First, the media. Have you ever watched a preview for a movie and then regretted it? Yes, hello Clash of the Titans. Probably the coolest reveal of the whole movie was the Kraken, and they throw it out there in the trailer. It boggles my mind how whoever's in charge of making movie trailers assumes the only way to generate interest in a movie is by showing all of the best parts before the movie is released. There's been movies that I've not bothered to go see because I've pretty much seen the whole movie summed up in a couple of trailers.
. . . I mean, this has always been the case. I saw too many comedies when I was a kid that ended up being really boring and dumb except
for the funny parts which were all in the trailer. The trailer won't sell a boring movie if it puts boring parts in there, and if you're Hollywood then your job is only to sell the movie and therefore make money, and despite any [valid] argument for word-of-mouth: with Blockbuster films like this one, all that matters to the industry is the first week's earnings. Admittedly: this is totally idiotic, but... so is the industry. So... if you can put out a trailer that is good enough to bring people to the theater in droves: why bother spending the effort thinking up other interesting stuff to put in there?
Of course, Hollywood has different methods of making money, this being a variety of movie 'types' . . . so I suppose they've put Clash of the Titans
into the Blockbuster category, which means: first-week profit or bust.
Secondly, I've always been a fan of Greek mythology, so the story itself was a bit of a letdown. It only loosely follows the original mythos of Perseus (the 1981 version is closer, but still inaccurate), and I'm still trying to figure out where the name "Titans" is suppose to come into play. *shrug* Obviously it's Hollywood, and they can't get anything right, but I still find myself scratching my head.
Yeah . . . the original movie didn't quite make sense, either, in regard to the Titans, it never made sense in the title and as far as I remember (I haven't seen it in a long time) the movie never made any mention of the Titans. I do remember sequences where the Gods were playing around with the mortals, which were interesting. (The chess conceit, actually, was quite nice -- in Hollywoodistic terms: even clever.) But . . . no mention of titans, as far as I remember.

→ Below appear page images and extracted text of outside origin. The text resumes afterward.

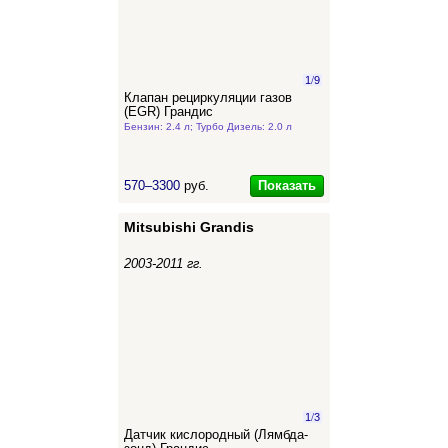
1
/
9
Клапан рециркуляции газов
(EGR) Грандис
Бензин: 2.4 л; Турбо Дизель: 2.0 л
Показать
570–3300
руб.
Mitsubishi Grandis
2003-2011 гг.
1
/
3
Датчик кислородный (Лямбда-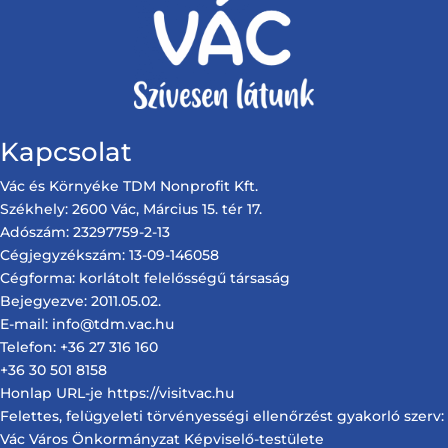
Kapcsolat
Vác és Környéke TDM Nonprofit Kft.
Székhely: 2600 Vác, Március 15. tér 17.
Adószám: 23297759-2-13
Cégjegyzékszám: 13-09-146058
Cégforma: korlátolt felelősségű társaság
Bejegyezve: 2011.05.02.
E-mail: info@tdm.vac.hu
Telefon: +36 27 316 160
+36 30 501 8158
Honlap URL-je https://visitvac.hu
Felettes, felügyeleti törvényességi ellenőrzést gyakorló szerv:
Vác Város Önkormányzat Képviselő-testülete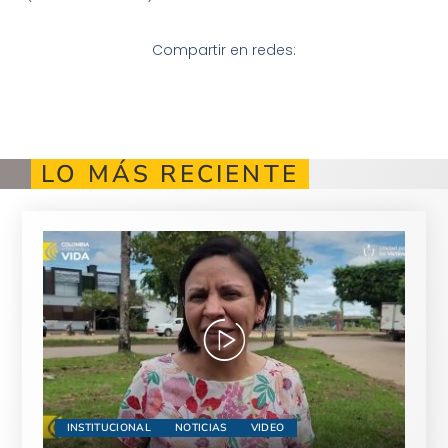
Compartir en redes:
LO MÁS RECIENTE
INSTITUCIONAL
NOTICIAS
VIDEO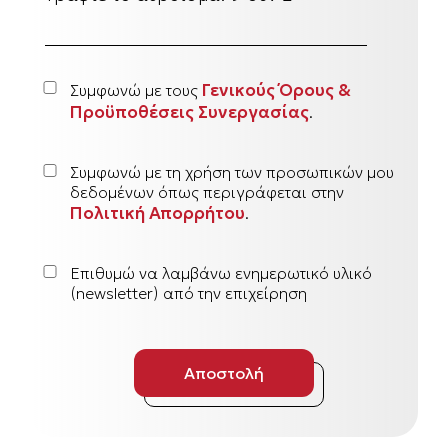
Γενικούς Όρους &
Συμφωνώ με τους
Προϋποθέσεις Συνεργασίας
.
Συμφωνώ με τη χρήση των προσωπικών μου
δεδομένων όπως περιγράφεται στην
Πολιτική Απορρήτου
.
Επιθυμώ να λαμβάνω ενημερωτικό υλικό
(newsletter) από την επιχείρηση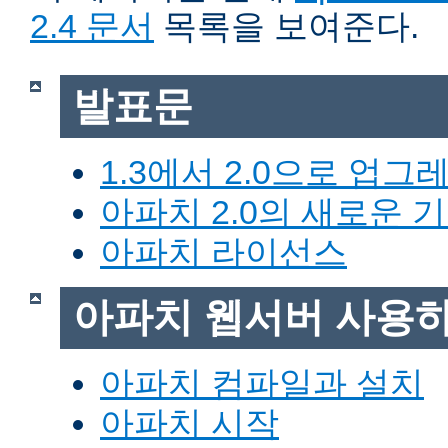
2.4 문서
목록을 보여준다.
발표문
1.3에서 2.0으로 업그
아파치 2.0의 새로운 
아파치 라이선스
아파치 웹서버 사용
아파치 컴파일과 설치
아파치 시작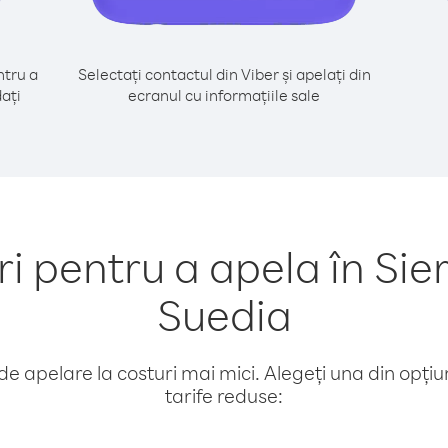
tru a
Selectați contactul din Viber și apelați din
ați
ecranul cu informațiile sale
 pentru a apela în Sier
Suedia
e apelare la costuri mai mici. Alegeți una din opțiuni
tarife reduse: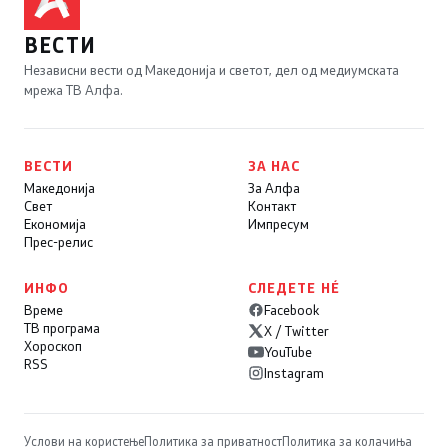
ВЕСТИ
Независни вести од Македонија и светот, дел од медиумската
мрежа ТВ Алфа.
ВЕСТИ
ЗА НАС
Македонија
За Алфа
Свет
Контакт
Економија
Импресум
Прес-релис
ИНФО
СЛЕДЕТЕ НÉ
Време
Facebook
ТВ програма
X / Twitter
Хороскоп
YouTube
RSS
Instagram
Услови на користење
Политика за приватност
Политика за колачиња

Of course, anyone familiar with Greek mythology can tell anyone who isn't that the Titans were a forsaken race conquered by Zeus and his brothers and, I suppose, a few other Olympians, and that they did not figure at all into Perseus' story, much less into the lives of mortal Greeks. The Titans were effectively ancient history, like the Philistines in Judeo-Christian teachings. (Let me see... there were I think two remaining Titans: Atlas and Prometheus, both punished. Both figures appear in Heracles' story, but not, I don't think, in that of Perseus.)
In other news, I finally started typing up the continuation of Lilith's tale, but who knows when I'll be done with that... >.< Inspiration comes in fits and starts, and it's usually when I'm fixin' to hit the sack.
A quick warning: Waiting for inspiration will put you on a fast-track to writer's block . . . also, It's hard to improve your writing while waiting for inspiration; only writing will improve your writing. If you want to pursue writing professionally, which I encourage you to do, then you should push yourself to write regularly, whether inspired or not. If nothing comes out then leave it alone. If something does come out: expand and expand. I find that the act of writing itself is the cause of inspiration. A sentence will give birth to a new thought, so I expand, and find new thoughts, and expand further. And . . . as I do so, and as I go over and scrutinize and edit what I've written: I improve my writing, and my instincts.